In the run-up to Valentine’s Day, Lucy would spend countless hours in her tiny shop making up bouquets of roses for unthinking male customers. Then, just before the big day, a man appeared with an unusual request...

As Lucy gathered the long stems of the roses she felt a sharp pain in her fingertip. She looked down to see a thorn embedded in her skin. As she pulled it out a tiny bead of blood appeared, as red and glossy as the roses; a scarlet sphere reflecting the lights of her tiny florist’s shop.

‘Damn,’ Lucy muttered, as she sucked the blood away and searched for an Elastoplast in the chaotic shop-counter drawer.

Finding one, she wrapped it tightly around her finger before starting to work on the roses again; snipping the stems with her shears, wrapping the dozen flowers in fuchsia tissue, then brown paper, and tying the whole bouquet with bright red ribbon in a bow.

The bow was difficult with the plaster on her finger, but eventually she succeeded and added the bouquet to several others in a galvanised metal bucket. In the morning she’d put it outside on the cobbled alleyway with the other buckets of red roses. At this time of year it was hardly worth selling anything else. No one seemed to want the bright bunches of daffodils and tulips that heralded the start of spring, or the pots of primroses that looked so pretty on the vintage wire-work stand Lucy had found at a car-boot sale.

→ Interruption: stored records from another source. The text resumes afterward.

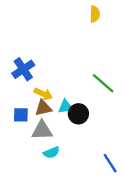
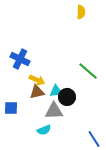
blue cross: (23, 69) -> (20, 59), turned -30
blue square: (21, 115) -> (11, 108), moved
gray triangle: (42, 130) -> (54, 111), moved

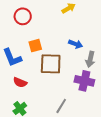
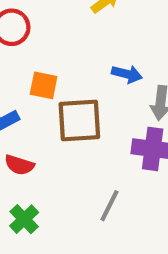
orange square: (35, 46) -> (44, 85), turned 32

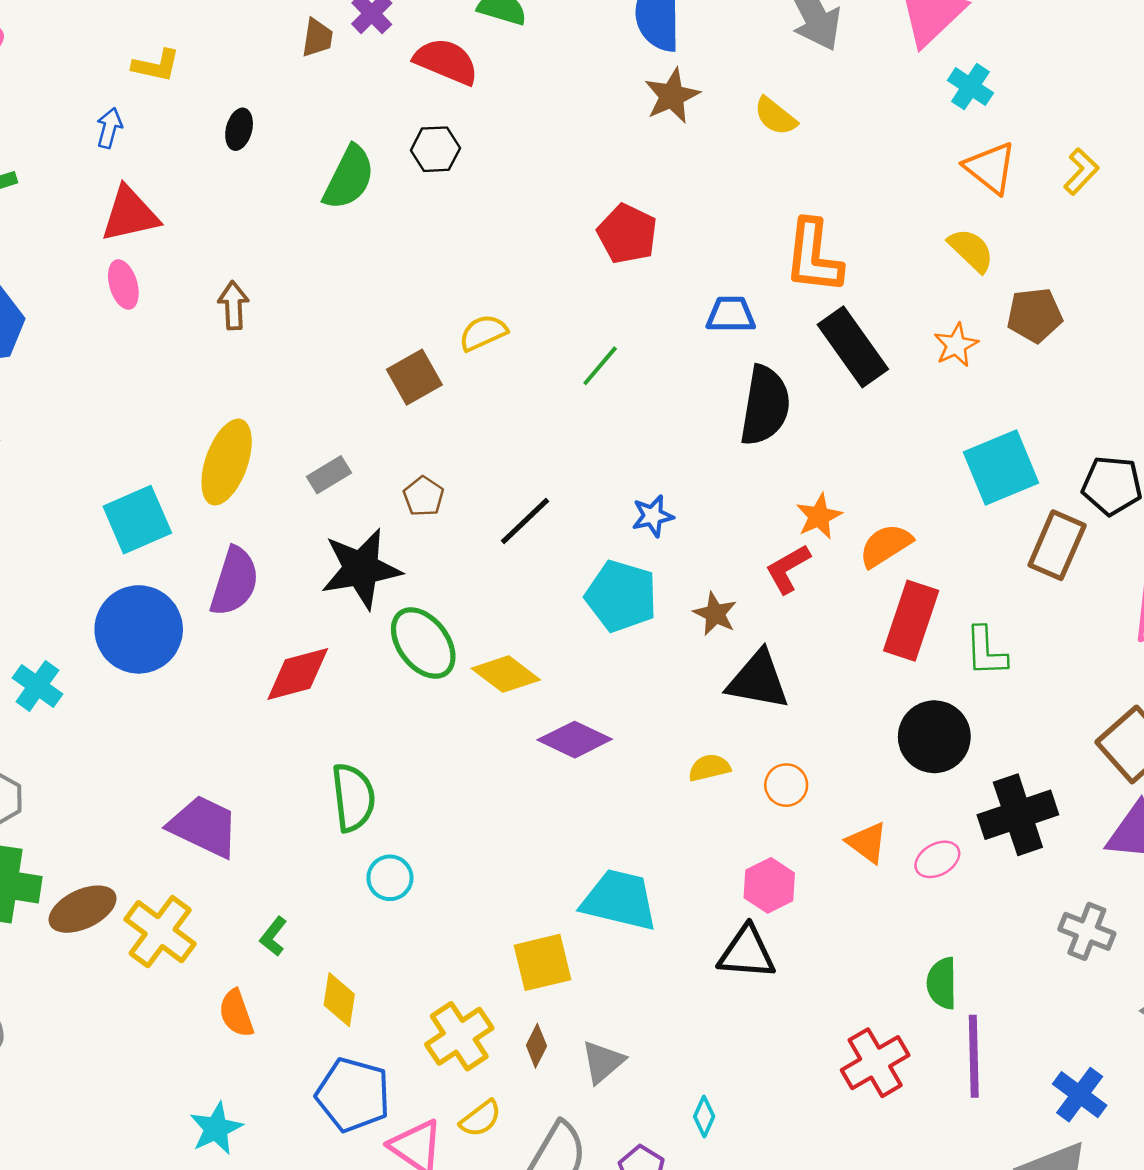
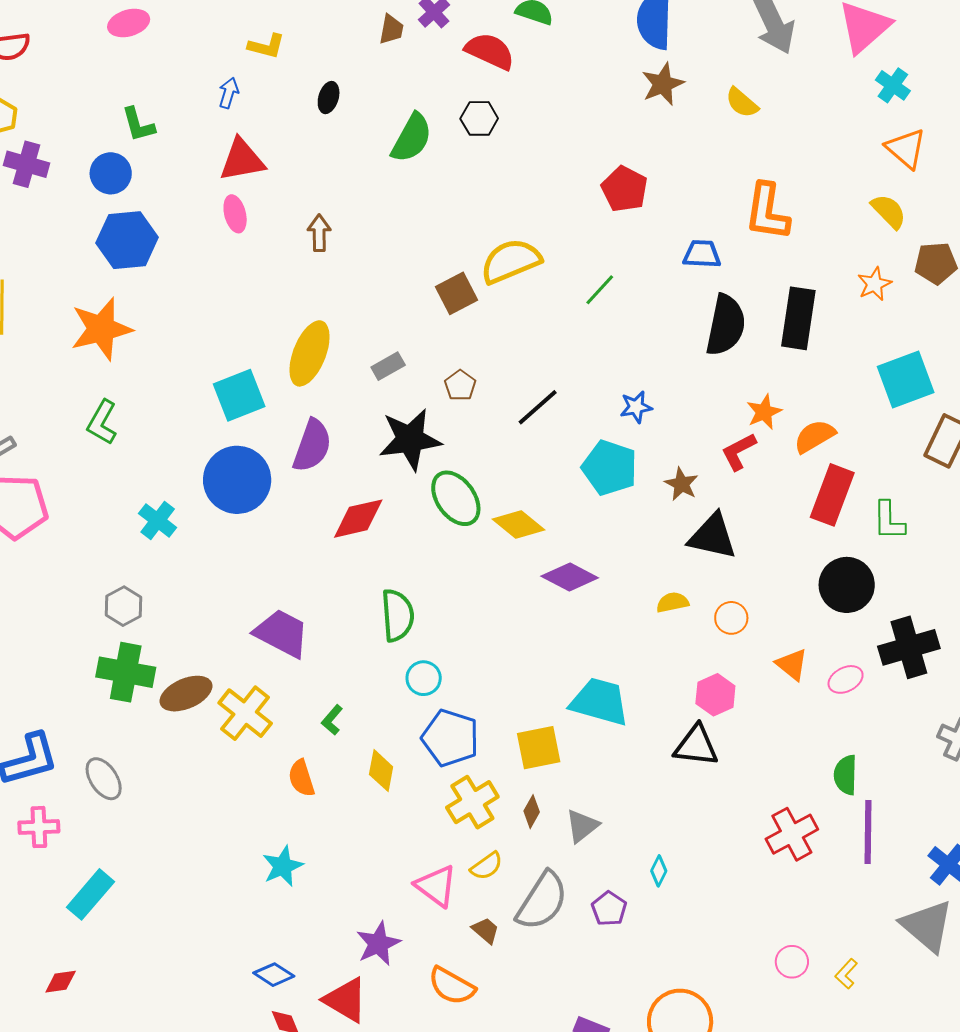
yellow semicircle: (483, 333) -> (511, 261), size x1.6
black rectangle: (853, 347) -> (798, 318), moved, turned 42
blue pentagon: (353, 1095) -> (450, 738), moved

Lucy hated the roses. If they didn’t make her such a good profit she’d have made Petals the only rose-free florist in London. She imagined writing it on the chalkboard by the door: ‘Valentine’s Day emissions-free zone - no romance pollution here!’

Lucy smiled at the thought of the sign: the baffled expressions on all the faces of the men - and it was mostly men - who rushed in to buy their clichéd tokens of love to go with their clichéd cards and obligatory reservations for a table for two with champagne on ice.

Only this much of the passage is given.